WHAT NEEDS TO BE DONE: Report how many lines in the records below hold "Land", with no other output.

Saved entries
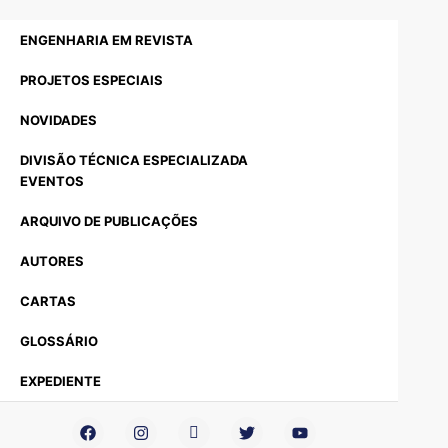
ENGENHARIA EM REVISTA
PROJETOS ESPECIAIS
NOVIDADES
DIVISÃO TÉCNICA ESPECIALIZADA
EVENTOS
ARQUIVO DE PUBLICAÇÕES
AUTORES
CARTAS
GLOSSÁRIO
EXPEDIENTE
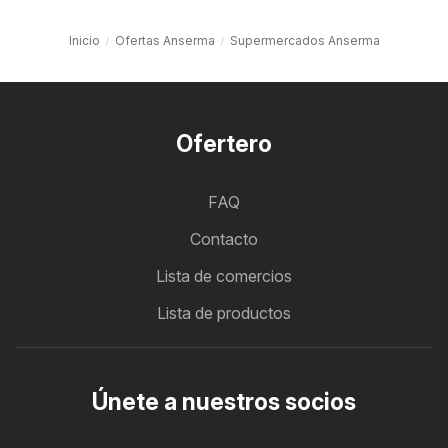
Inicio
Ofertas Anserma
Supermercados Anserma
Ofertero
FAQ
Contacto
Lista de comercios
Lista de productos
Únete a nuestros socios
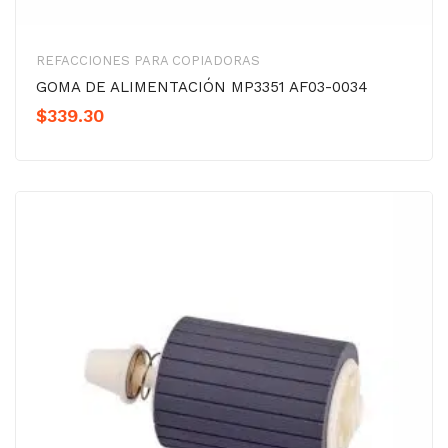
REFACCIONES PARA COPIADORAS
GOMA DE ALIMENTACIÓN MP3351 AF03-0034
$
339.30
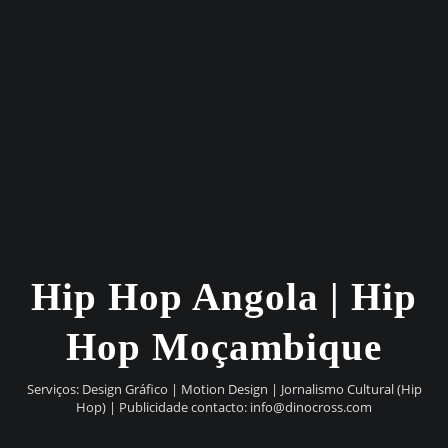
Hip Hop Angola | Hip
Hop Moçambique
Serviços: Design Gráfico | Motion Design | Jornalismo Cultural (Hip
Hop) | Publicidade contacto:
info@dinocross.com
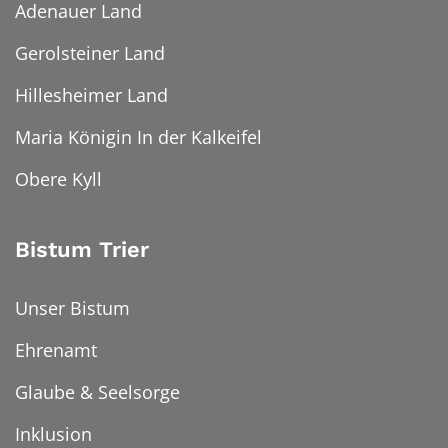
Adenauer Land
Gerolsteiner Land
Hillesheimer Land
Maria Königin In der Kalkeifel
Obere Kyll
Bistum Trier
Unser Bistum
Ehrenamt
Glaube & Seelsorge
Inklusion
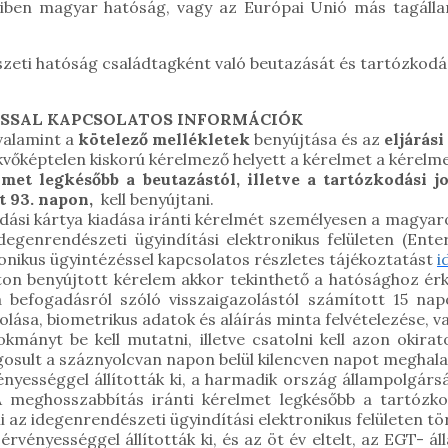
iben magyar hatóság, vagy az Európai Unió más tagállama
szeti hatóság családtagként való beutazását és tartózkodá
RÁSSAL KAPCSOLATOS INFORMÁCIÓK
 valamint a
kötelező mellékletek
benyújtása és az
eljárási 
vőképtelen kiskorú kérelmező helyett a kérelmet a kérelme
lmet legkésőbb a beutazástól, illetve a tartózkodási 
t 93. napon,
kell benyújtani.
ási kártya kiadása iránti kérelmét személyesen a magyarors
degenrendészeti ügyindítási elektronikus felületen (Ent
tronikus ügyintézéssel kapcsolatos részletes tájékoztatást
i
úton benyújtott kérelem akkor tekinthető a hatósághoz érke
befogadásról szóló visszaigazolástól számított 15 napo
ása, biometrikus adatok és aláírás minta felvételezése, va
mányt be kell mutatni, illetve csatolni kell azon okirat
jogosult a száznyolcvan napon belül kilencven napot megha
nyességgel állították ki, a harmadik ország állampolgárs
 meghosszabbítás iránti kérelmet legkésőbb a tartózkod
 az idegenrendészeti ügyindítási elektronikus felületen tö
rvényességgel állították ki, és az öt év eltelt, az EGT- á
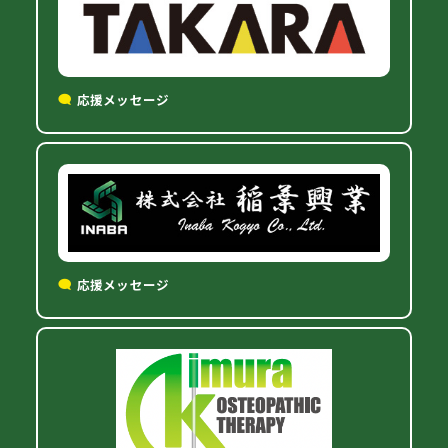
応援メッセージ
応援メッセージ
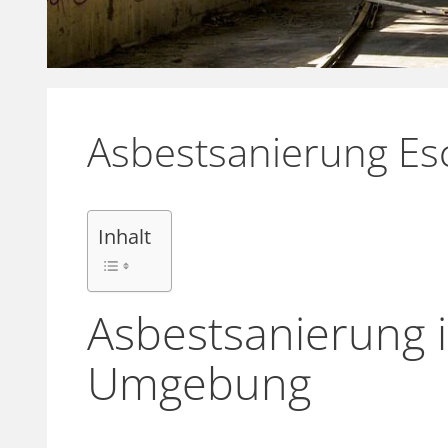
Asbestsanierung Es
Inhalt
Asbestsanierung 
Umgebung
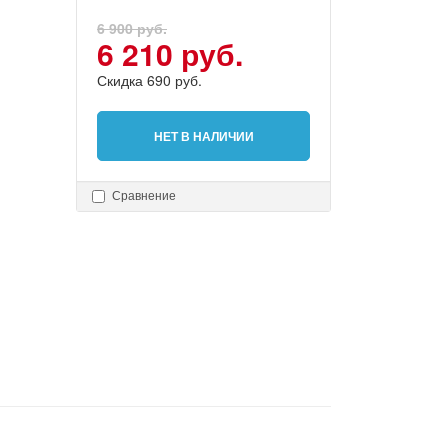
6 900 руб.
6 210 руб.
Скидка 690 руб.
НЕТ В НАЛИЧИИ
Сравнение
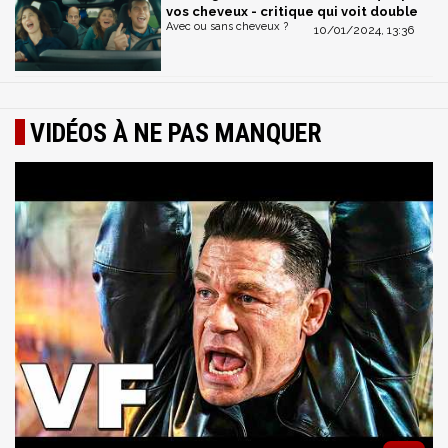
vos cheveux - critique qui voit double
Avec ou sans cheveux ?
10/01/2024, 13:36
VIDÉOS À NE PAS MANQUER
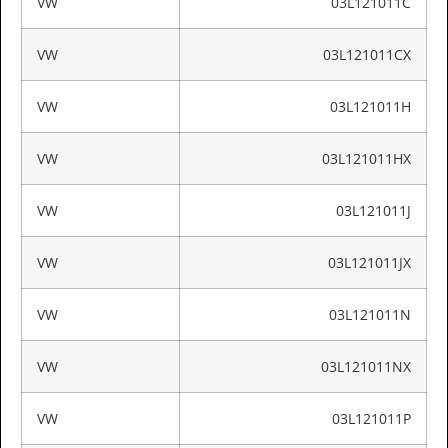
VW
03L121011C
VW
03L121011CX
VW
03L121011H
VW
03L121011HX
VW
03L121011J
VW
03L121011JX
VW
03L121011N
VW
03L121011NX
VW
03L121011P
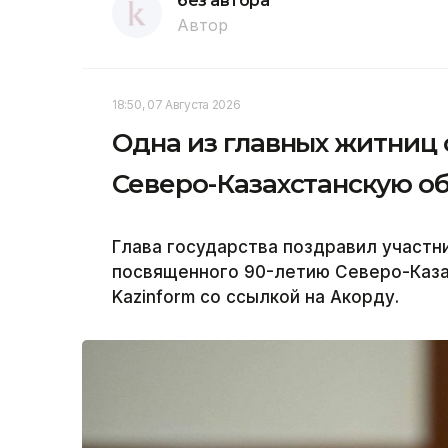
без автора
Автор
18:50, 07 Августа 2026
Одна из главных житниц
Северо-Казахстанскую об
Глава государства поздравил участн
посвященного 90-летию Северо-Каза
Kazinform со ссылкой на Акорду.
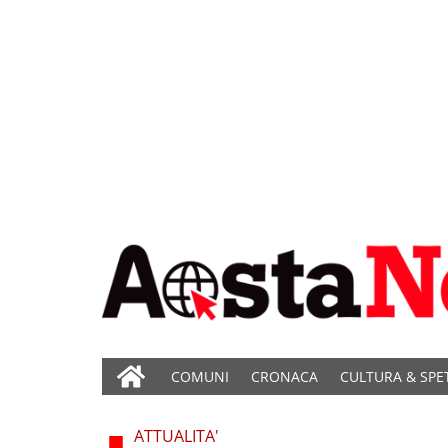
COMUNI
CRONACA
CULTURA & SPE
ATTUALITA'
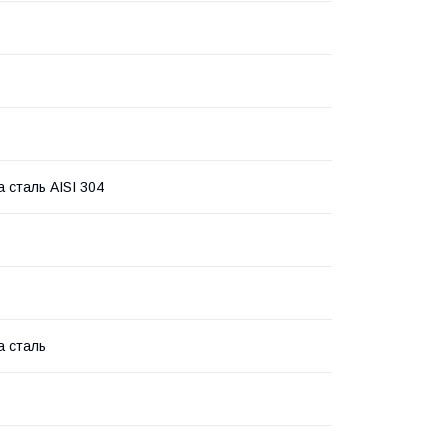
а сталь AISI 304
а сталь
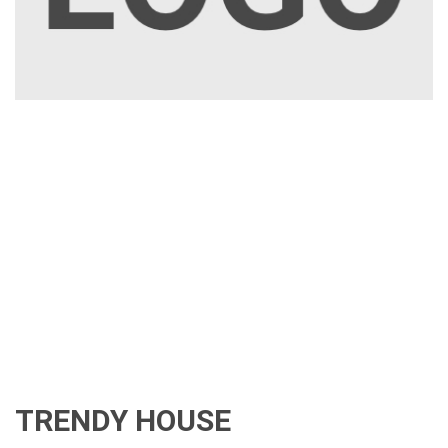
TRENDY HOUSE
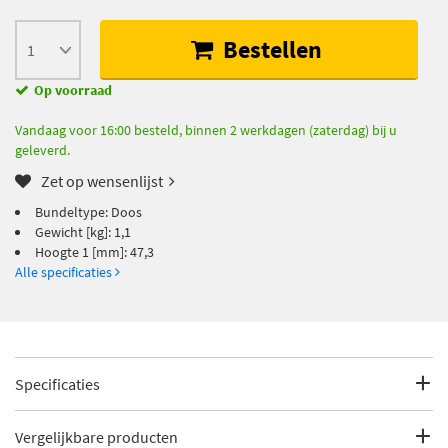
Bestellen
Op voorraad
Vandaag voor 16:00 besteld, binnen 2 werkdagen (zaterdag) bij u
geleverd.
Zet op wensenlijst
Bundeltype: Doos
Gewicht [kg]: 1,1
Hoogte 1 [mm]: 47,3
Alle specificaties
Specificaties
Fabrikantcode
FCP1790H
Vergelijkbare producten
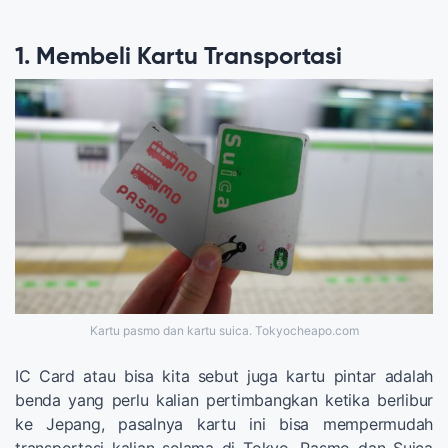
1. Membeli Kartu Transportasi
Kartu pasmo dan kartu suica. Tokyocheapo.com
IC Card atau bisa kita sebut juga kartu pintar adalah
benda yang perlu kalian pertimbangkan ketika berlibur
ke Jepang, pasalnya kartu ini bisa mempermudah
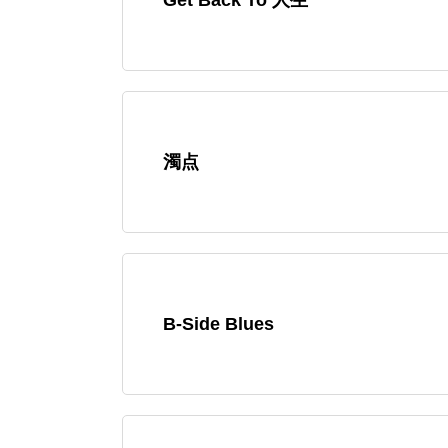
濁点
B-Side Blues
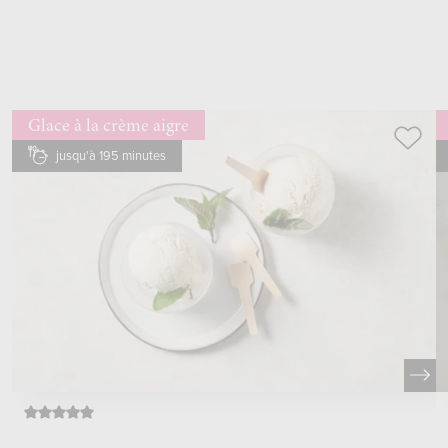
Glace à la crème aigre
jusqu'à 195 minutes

REPLY TO THE TASK: 3